Look through the data below for the line with "el Meeting Paralímpico de Basauri. Uno de los", and transcribe it exactly together with each line after it up to and including the line with "983 35 43 48". Give nothing else.

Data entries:
'''

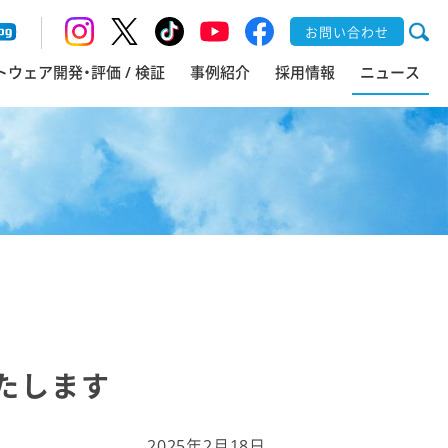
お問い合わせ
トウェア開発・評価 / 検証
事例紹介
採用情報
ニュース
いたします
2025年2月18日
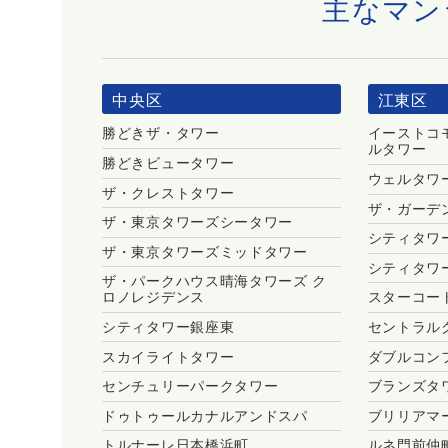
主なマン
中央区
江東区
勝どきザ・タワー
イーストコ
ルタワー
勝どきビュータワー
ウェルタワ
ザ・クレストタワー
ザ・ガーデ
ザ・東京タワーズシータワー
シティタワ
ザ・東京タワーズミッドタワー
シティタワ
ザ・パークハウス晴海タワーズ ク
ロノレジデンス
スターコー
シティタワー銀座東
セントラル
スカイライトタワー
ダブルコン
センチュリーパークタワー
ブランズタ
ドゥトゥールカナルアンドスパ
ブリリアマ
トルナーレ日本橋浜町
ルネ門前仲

'''
'''

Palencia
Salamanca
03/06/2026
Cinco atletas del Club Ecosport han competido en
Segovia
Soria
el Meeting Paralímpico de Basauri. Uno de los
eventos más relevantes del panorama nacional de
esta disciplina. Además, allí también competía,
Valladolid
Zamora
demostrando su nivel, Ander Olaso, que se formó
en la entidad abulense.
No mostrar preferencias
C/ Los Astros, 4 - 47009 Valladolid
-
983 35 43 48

'''

Result of the task.
el Meeting Paralímpico de Basauri. Uno de los
eventos más relevantes del panorama nacional de
esta disciplina. Además, allí también competía,
Valladolid
Zamora
demostrando su nivel, Ander Olaso, que se formó
en la entidad abulense.
No mostrar preferencias
C/ Los Astros, 4 - 47009 Valladolid
-
983 35 43 48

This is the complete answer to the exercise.